◆ **Problem statement**
Repeat every record word for word and omit the images.

◆ **Entries supplied**

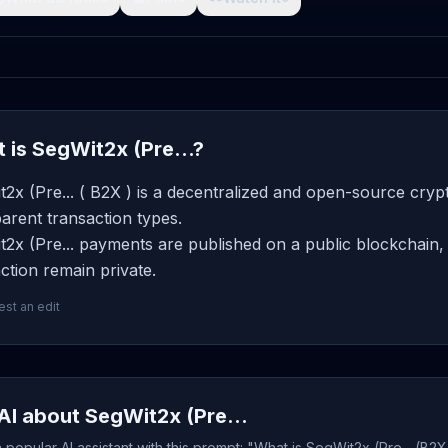
 is SegWit2x (Pre...?
2x (Pre... ( B2X ) is a decentralized and open-source cryp
arent transaction types.
2x (Pre... payments are published on a public blockchain, 
ction remain private.
st an edit
AI about SegWit2x (Pre...
popular AI assistant with this prompt: "What is SegWit2x (Pre... (B2X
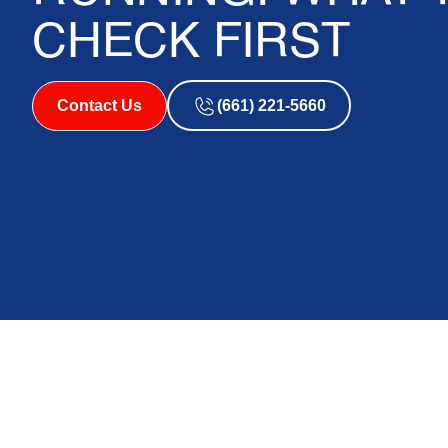
CHECK FIRST
Contact Us
(661) 221-5660
Why Your AC Is Ru
Cooling — and Wha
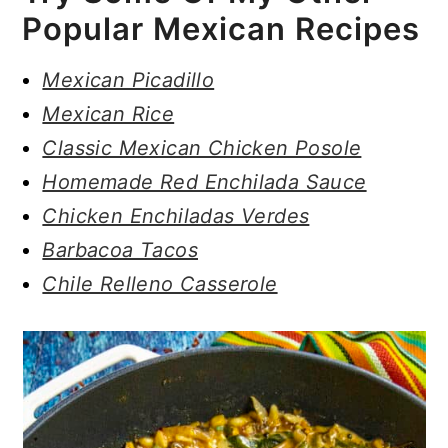
Popular Mexican Recipes
Mexican Picadillo
Mexican Rice
Classic Mexican Chicken Posole
Homemade Red Enchilada Sauce
Chicken Enchiladas Verdes
Barbacoa Tacos
Chile Relleno Casserole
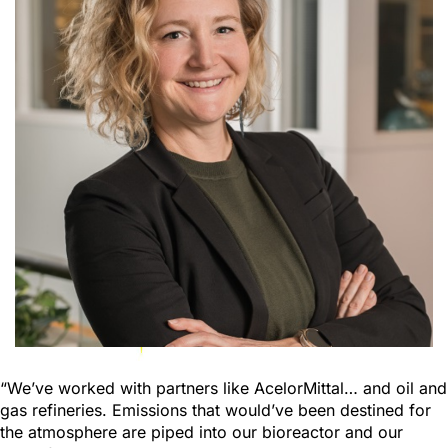
“We’ve worked with partners like AcelorMittal… and oil and
gas refineries. Emissions that would’ve been destined for
the atmosphere are piped into our bioreactor and our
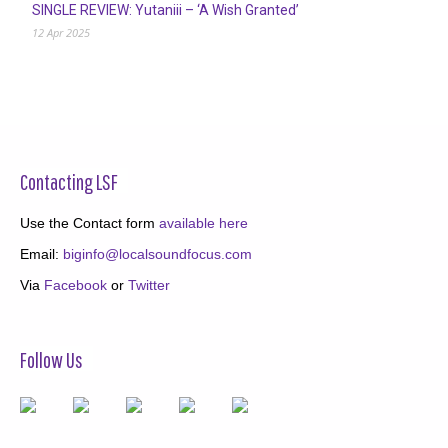
SINGLE REVIEW: Yutaniii – ‘A Wish Granted’
12 Apr 2025
Contacting LSF
Use the Contact form
available here
Email:
biginfo@localsoundfocus.com
Via
Facebook
or
Twitter
Follow Us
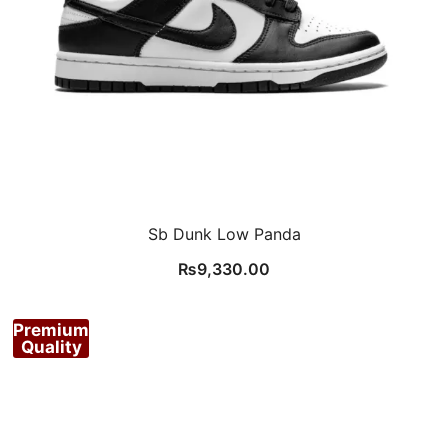
Sb Dunk Low Panda
₨
9,330.00
Premium
Quality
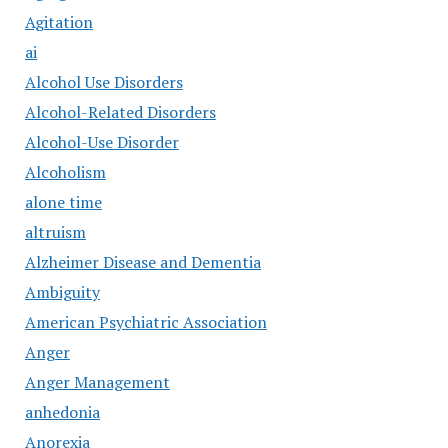
Agitation
ai
Alcohol Use Disorders
Alcohol-Related Disorders
Alcohol-Use Disorder
Alcoholism
alone time
altruism
Alzheimer Disease and Dementia
Ambiguity
American Psychiatric Association
Anger
Anger Management
anhedonia
Anorexia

◆ **Completed task**
 is SegWit2x (Pre...?
2x (Pre... ( B2X ) is a decentralized and open-source cryp
arent transaction types.
2x (Pre... payments are published on a public blockchain, 
ction remain private.
st an edit
AI about SegWit2x (Pre...
popular AI assistant with this prompt: "What is SegWit2x (Pre... (B2X
CHECK FIRST
Contact Us
(661) 221-5660
Why Your AC Is Ru
Cooling — and Wha
Popular Mexican Recipes
Mexican Picadillo
Mexican Rice
Classic Mexican Chicken Posole
Homemade Red Enchilada Sauce
Chicken Enchiladas Verdes
Barbacoa Tacos
Chile Relleno Casserole
“We’ve worked with partners like AcelorMittal… and oil and
gas refineries. Emissions that would’ve been destined for
the atmosphere are piped into our bioreactor and our
SINGLE REVIEW: Yutaniii – ‘A Wish Granted’
12 Apr 2025
Contacting LSF
Use the Contact form
available here
Email:
biginfo@localsoundfocus.com
Via
Facebook
or
Twitter
Follow Us
Sb Dunk Low Panda
₨
9,330.00
Premium
Quality
Agitation
ai
Alcohol Use Disorders
Alcohol-Related Disorders
Alcohol-Use Disorder
Alcoholism
alone time
altruism
Alzheimer Disease and Dementia
Ambiguity
American Psychiatric Association
Anger
Anger Management
anhedonia
Anorexia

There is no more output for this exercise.